終わらない日常の中で
物語の落しどころというものを石黒正数という作家は探し続けていたのだと思う。
悪の組織が滅亡したあとのヒーローはどうすればいい?世界の終わりはどのように訪れれば面白いだろう?もし、唐突に共同生活をすることになった魔法使いの女の子がどんでもなく不細工だったら?
物語の行く末、結末を模索し続けた彼がたどり着いたのは廻り続ける商店街の日常だった。
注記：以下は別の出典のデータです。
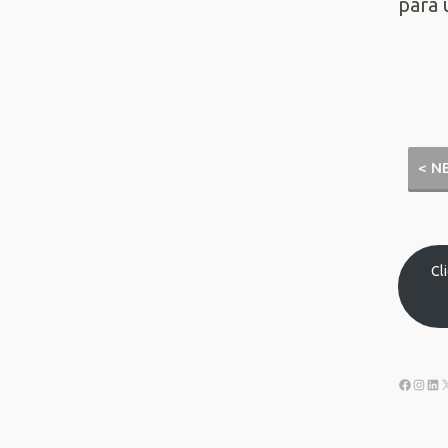
para 
< N
Cl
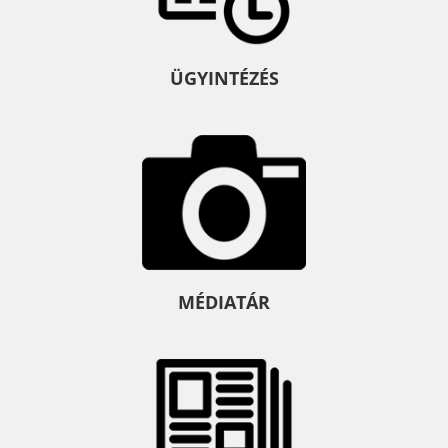
ÜGYINTÉZÉS
MÉDIATÁR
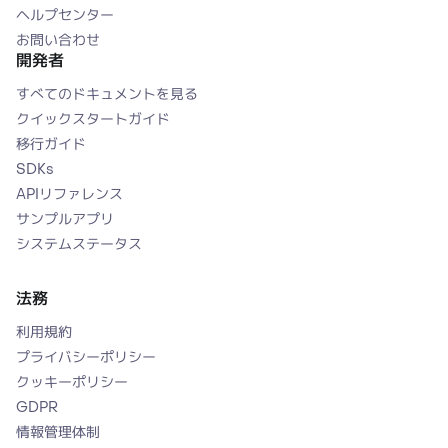
ヘルプセンター
お問い合わせ
開発者
すべてのドキュメントを見る
クイックスタートガイド
移行ガイド
SDKs
APIリファレンス
サンプルアプリ
システムステータス
法務
利用規約
プライバシーポリシー
クッキーポリシー
GDPR
情報管理体制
デビュー作の「ヒーロー」では小さな楽しみと未来への期待を主人公は見つけただの学生へと戻っていく。漫画の面白さを追及して書いた(あとがきにて本人談)超能力者たちが島に取り残される話でも何一つ戦いは起こらず、物語も進まず、その日の夕ご飯の支度を手馴れたやりとりでこなす所で終わる。
結局、物語は日常へと帰っていくのだ。しかし、彼が結末の向こう側として描かなかった主人公たちの日常はとても眩しいもののように思える。
だから、この作品のタイトルそのものが彼の出した答えなんだろう。
”それでも町は廻っている”
探偵に憧れる高校生の歩鳥の目を通してみる商店街の日常は不思議なこと、面白いこと、楽しいことで溢れている。謎に目がない彼女は日常の中に物語の扉を見つけては片っ端から開いていく。
推理小説家に憧れる歩鳥に小説家のお姉さんがひとつアドバイスをする。
「”毎日が楽しい”その気持ちを言葉にしていくのが小説家の仕事なのよ」
言葉で小説を書く人、音を音楽に変える人、イメージを絵で描く人。みな日常の中に生きている。日常の中で感じたこと、そこで生まれた想い。それがその人だけの物語になる。
物語はいつしか終わる。それでも日常は続く。物語は生まれ続ける。